County in Montana, United States

Hill County is a county located in the U.S. state of Montana. As of the 2020 census, the population was 16,309. Its county seat is Havre. It lies along the United States border with Canada, abutting Alberta and Saskatchewan.

Part of its territory is within the Rocky Boy Indian Reservation, which is held by the federally recognized Chippewa-Cree Tribe.

==History==
The first European-American settlement in the future county area was Fort Assinniboine, garrisoned by the United States Army in 1879. Fifteen of the original 104 structures from the fort are still standing. A portion of the fort was ceded for use as the Indian reservation, which was established in 1916.

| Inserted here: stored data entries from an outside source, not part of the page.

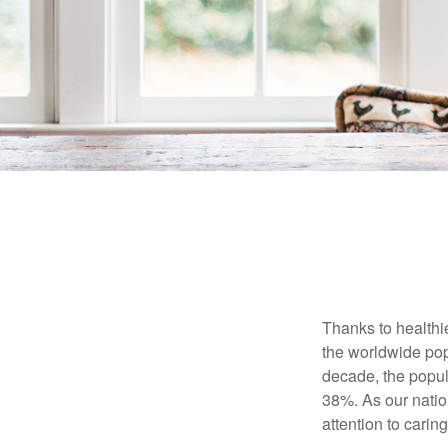
Thanks to healthi
the worldwide pop
decade, the popu
38%. As our natio
attention to carin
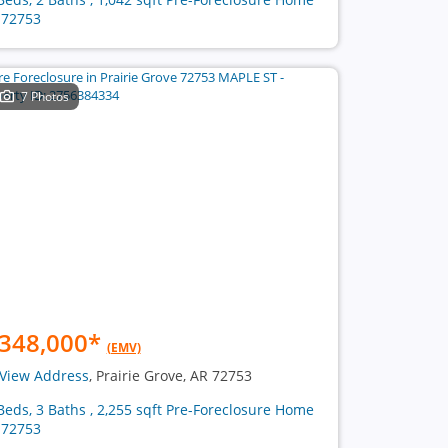
 72753
7 Photos
348,000
*
(EMV)
View Address
, Prairie Grove, AR 72753
Beds, 3 Baths , 2,255 sqft Pre-Foreclosure Home
 72753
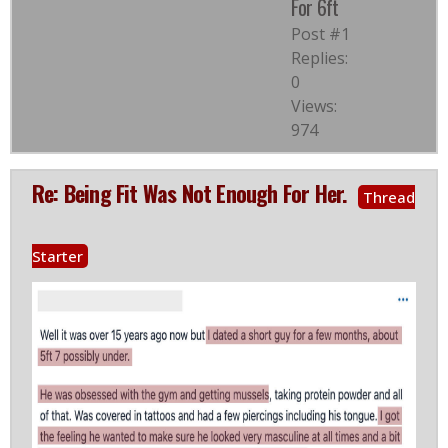
For 6ft
Post #1
Replies:
0
Views:
974
Re: Being Fit Was Not Enough For Her.
Thread
Starter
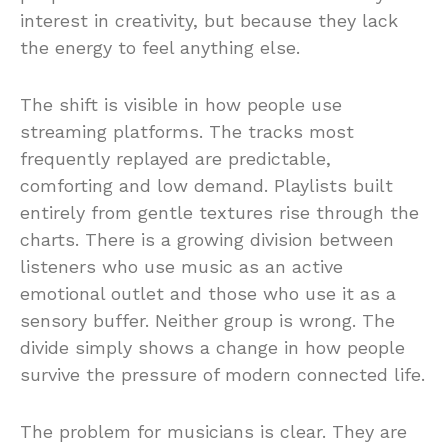
interest in creativity, but because they lack
the energy to feel anything else.
The shift is visible in how people use
streaming platforms. The tracks most
frequently replayed are predictable,
comforting and low demand. Playlists built
entirely from gentle textures rise through the
charts. There is a growing division between
listeners who use music as an active
emotional outlet and those who use it as a
sensory buffer. Neither group is wrong. The
divide simply shows a change in how people
survive the pressure of modern connected life.
The problem for musicians is clear. They are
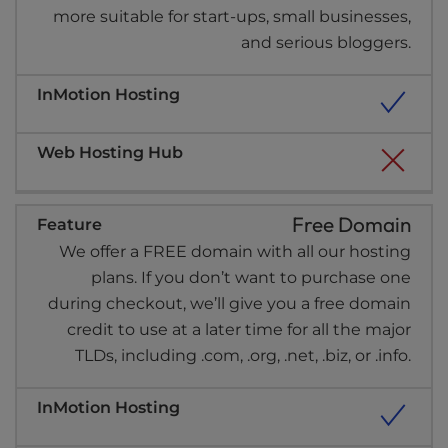
more suitable for start-ups, small businesses,
and serious bloggers.
Free Domain
We offer a FREE domain with all our hosting
plans. If you don’t want to purchase one
during checkout, we’ll give you a free domain
credit to use at a later time for all the major
TLDs, including .com, .org, .net, .biz, or .info.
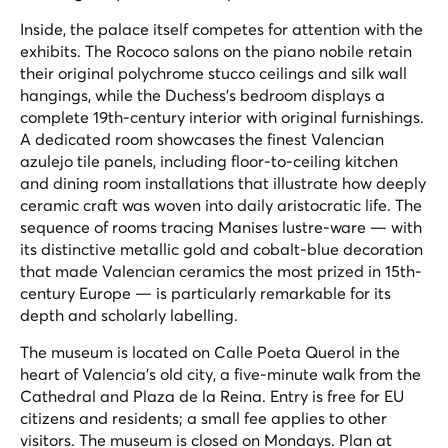
Inside, the palace itself competes for attention with the
exhibits. The Rococo salons on the piano nobile retain
their original polychrome stucco ceilings and silk wall
hangings, while the Duchess's bedroom displays a
complete 19th-century interior with original furnishings.
A dedicated room showcases the finest Valencian
azulejo tile panels, including floor-to-ceiling kitchen
and dining room installations that illustrate how deeply
ceramic craft was woven into daily aristocratic life. The
sequence of rooms tracing Manises lustre-ware — with
its distinctive metallic gold and cobalt-blue decoration
that made Valencian ceramics the most prized in 15th-
century Europe — is particularly remarkable for its
depth and scholarly labelling.
The museum is located on Calle Poeta Querol in the
heart of Valencia's old city, a five-minute walk from the
Cathedral and Plaza de la Reina. Entry is free for EU
citizens and residents; a small fee applies to other
visitors. The museum is closed on Mondays. Plan at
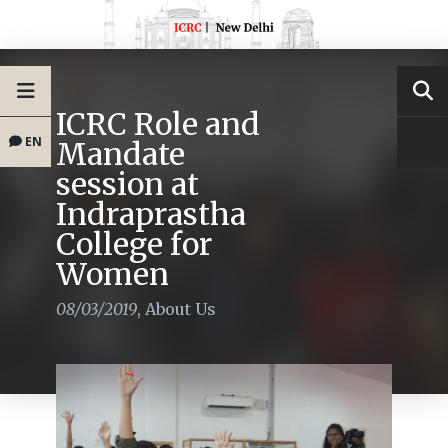
ICRC Role and
EN
Mandate
session at
Indraprastha
College for
Women
08/03/2019
,
About Us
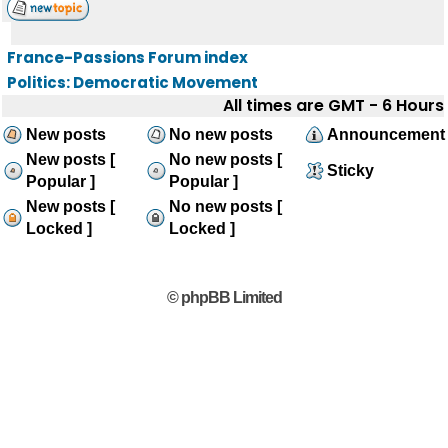
France-Passions Forum index
Politics: Democratic Movement
All times are GMT - 6 Hours
New posts
No new posts
Announcement
New posts [
No new posts [
Sticky
Popular ]
Popular ]
New posts [
No new posts [
Locked ]
Locked ]
© phpBB Limited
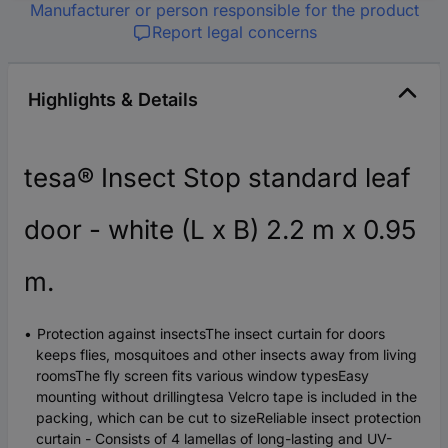
Manufacturer or person responsible for the product
Report legal concerns
Highlights & Details
tesa® Insect Stop standard leaf
door - white (L x B) 2.2 m x 0.95
m.
Protection against insectsThe insect curtain for doors
keeps flies, mosquitoes and other insects away from living
roomsThe fly screen fits various window typesEasy
mounting without drillingtesa Velcro tape is included in the
packing, which can be cut to sizeReliable insect protection
curtain - Consists of 4 lamellas of long-lasting and UV-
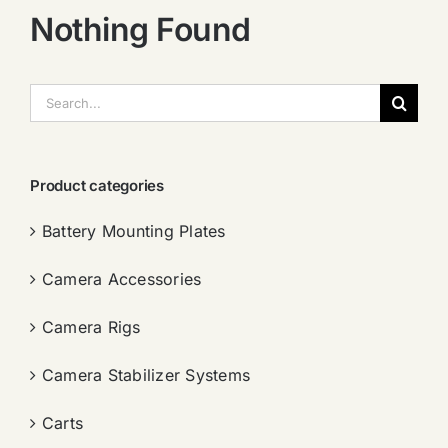
Nothing Found
搜
索：
Product categories
Battery Mounting Plates
Camera Accessories
Camera Rigs
Camera Stabilizer Systems
Carts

The county is named after James J. Hill, president of the Great Northern Railway Company, which built the rail line across Montana as part of the Transcontinental Railroad to the Pacific coast.

==Geography==
According to the United States Census Bureau, the county has a total area of 2916 sqmi, of which 2899 sqmi is land and 17 sqmi (0.6%) is water.

Hill County is on the "Hi-Line" in north-central Montana. It borders Blaine County to the east, Liberty County to the west, and Canada to the north. Hill County contains Beaver Creek Park, the nation's largest county park.

===Adjacent counties and rural municipalities===

- Liberty County - west
- Chouteau County - south
- Blaine County - east
- County of Forty Mile No. 8, Alberta - northwest
- Cypress County, Alberta - north
- Rural Municipality of Reno No. 51, Saskatchewan - northeast

===Major highways===
- U.S. Route 2
- U.S. Route 87

===National protected areas===
- Creedman Coulee National Wildlife Refuge
- Lake Thibadeau National Wildlife Refuge

==Demographics==

Historical population
| Census | Pop. | Note | %± |
| 1920 | 13,958 |  | — |
| 1930 | 13,775 |  | −1.3% |
| 1940 | 13,304 |  | −3.4% |
| 1950 | 14,285 |  | 7.4% |
| 1960 | 18,653 |  | 30.6% |
| 1970 | 17,358 |  | −6.9% |
| 1980 | 17,985 |  | 3.6% |
| 1990 | 17,654 |  | −1.8% |
| 2000 | 16,673 |  | −5.6% |
| 2010 | 16,096 |  | −3.5% |
| 2020 | 16,309 |  | 1.3% |
| 2025 (est.) | 16,167 | Decrease | −0.9% |
U.S. Decennial Census:

===2020 census===
As of the 2020 census, the county had a population of 16,309. Of the residents, 26.4% were under the age of 18 and 16.2% were 65 years of age or older; the median age was 35.3 years. For every 100 females there were 98.6 males, and for every 100 females age 18 and over there were 97.8 males. 60.2% of residents lived in urban areas and 39.8% lived in rural areas.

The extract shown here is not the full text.